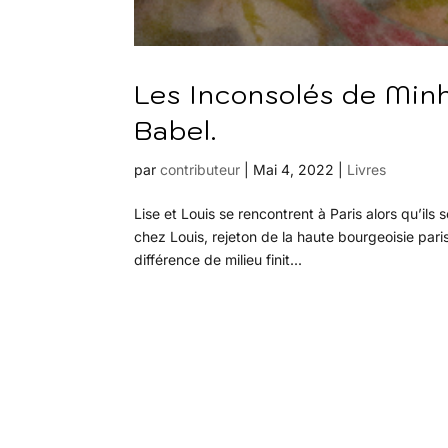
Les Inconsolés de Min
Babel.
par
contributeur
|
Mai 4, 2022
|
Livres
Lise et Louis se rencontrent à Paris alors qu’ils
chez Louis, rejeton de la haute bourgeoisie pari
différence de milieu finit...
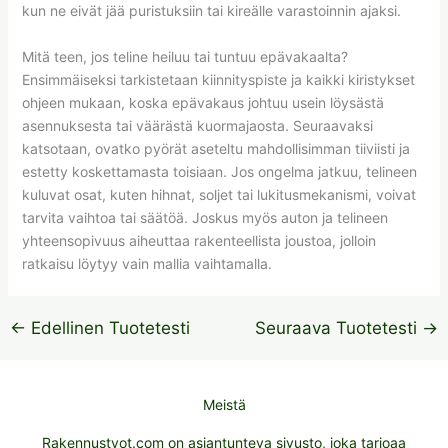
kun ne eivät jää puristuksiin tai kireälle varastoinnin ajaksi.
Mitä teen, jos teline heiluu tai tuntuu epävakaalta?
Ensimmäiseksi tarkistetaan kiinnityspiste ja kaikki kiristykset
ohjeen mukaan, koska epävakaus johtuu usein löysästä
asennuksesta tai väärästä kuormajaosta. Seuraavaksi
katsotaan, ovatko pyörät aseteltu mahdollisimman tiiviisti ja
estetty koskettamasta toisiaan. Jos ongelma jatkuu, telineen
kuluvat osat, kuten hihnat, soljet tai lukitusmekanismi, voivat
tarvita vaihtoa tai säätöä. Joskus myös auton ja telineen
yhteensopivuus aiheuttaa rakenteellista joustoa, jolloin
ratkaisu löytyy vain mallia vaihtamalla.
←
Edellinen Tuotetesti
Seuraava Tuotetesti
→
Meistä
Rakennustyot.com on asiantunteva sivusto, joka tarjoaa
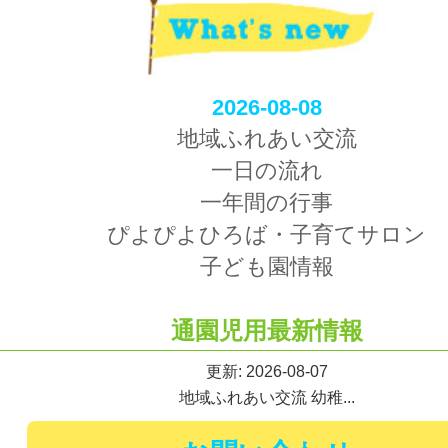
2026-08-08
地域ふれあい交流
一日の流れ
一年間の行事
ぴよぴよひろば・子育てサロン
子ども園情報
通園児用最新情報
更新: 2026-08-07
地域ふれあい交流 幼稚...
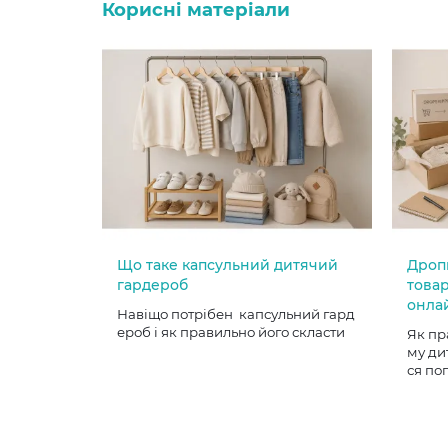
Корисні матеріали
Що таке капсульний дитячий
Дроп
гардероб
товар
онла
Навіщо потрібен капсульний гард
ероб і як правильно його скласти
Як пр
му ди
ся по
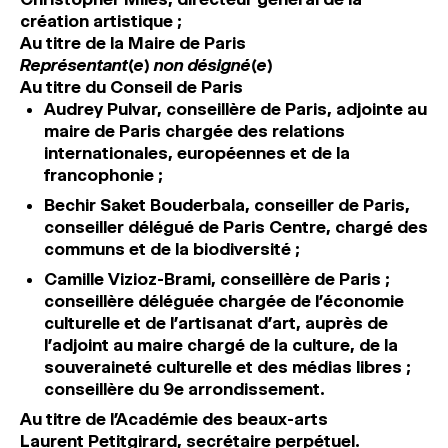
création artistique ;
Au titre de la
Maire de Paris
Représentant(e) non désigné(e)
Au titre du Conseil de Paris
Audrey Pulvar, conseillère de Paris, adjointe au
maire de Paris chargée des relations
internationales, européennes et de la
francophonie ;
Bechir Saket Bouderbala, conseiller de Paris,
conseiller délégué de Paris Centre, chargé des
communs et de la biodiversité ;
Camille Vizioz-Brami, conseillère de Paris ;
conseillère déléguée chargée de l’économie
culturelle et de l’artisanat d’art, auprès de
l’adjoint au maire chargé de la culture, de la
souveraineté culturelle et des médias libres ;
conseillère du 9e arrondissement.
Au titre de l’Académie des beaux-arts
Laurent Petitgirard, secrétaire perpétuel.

...

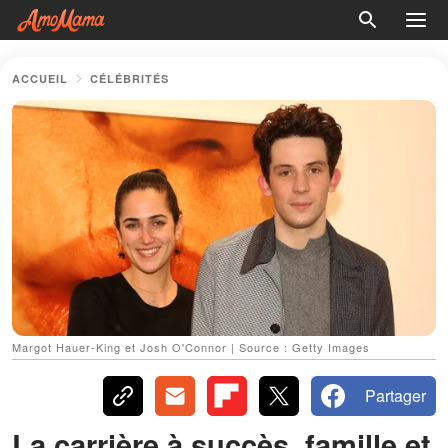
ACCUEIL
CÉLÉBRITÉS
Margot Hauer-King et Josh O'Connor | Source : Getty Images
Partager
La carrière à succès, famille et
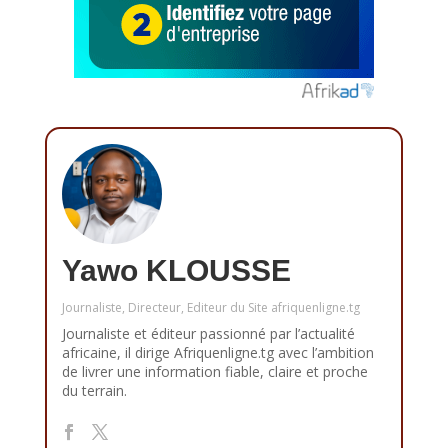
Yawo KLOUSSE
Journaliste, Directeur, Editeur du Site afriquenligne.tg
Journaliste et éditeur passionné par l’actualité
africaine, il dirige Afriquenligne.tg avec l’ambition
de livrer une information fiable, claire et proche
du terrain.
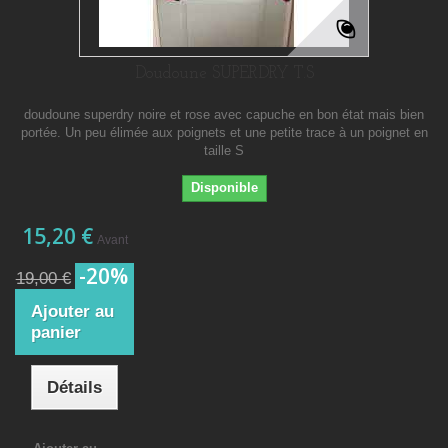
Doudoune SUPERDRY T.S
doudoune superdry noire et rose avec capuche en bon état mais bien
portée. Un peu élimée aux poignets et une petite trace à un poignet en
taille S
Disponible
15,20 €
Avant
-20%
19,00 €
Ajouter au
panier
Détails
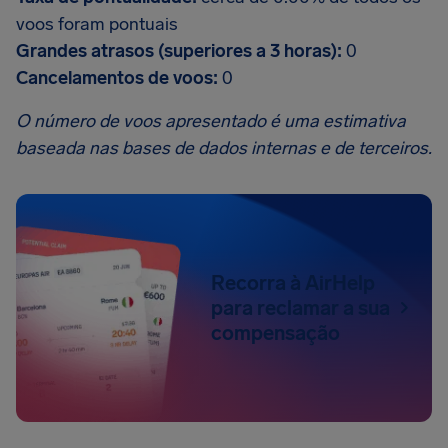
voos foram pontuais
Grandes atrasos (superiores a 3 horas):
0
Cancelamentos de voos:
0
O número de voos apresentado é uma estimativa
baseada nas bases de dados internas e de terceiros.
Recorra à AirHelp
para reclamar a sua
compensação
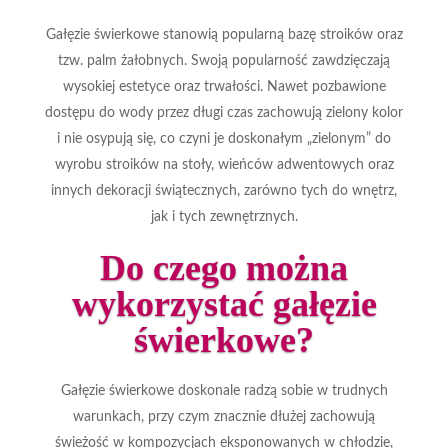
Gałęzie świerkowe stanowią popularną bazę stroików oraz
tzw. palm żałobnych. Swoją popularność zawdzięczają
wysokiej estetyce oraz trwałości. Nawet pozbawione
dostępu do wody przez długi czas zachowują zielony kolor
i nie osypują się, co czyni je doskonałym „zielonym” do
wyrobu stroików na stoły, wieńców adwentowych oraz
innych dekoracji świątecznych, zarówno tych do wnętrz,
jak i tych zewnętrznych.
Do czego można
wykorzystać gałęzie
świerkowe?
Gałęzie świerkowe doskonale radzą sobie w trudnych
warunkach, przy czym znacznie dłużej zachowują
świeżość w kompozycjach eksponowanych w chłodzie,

Work item. Return the material from the line containing "Les Inconsolés de Min" through the line containing "ohjeen mukaan, koska", exactly and in full, but without its pictures.

Answer box.
Les Inconsolés de Min
Babel.
par
contributeur
|
Mai 4, 2022
|
Livres
Lise et Louis se rencontrent à Paris alors qu’ils
chez Louis, rejeton de la haute bourgeoisie pari
différence de milieu finit...
kun ne eivät jää puristuksiin tai kireälle varastoinnin ajaksi.
Mitä teen, jos teline heiluu tai tuntuu epävakaalta?
Ensimmäiseksi tarkistetaan kiinnityspiste ja kaikki kiristykset
ohjeen mukaan, koska epävakaus johtuu usein löysästä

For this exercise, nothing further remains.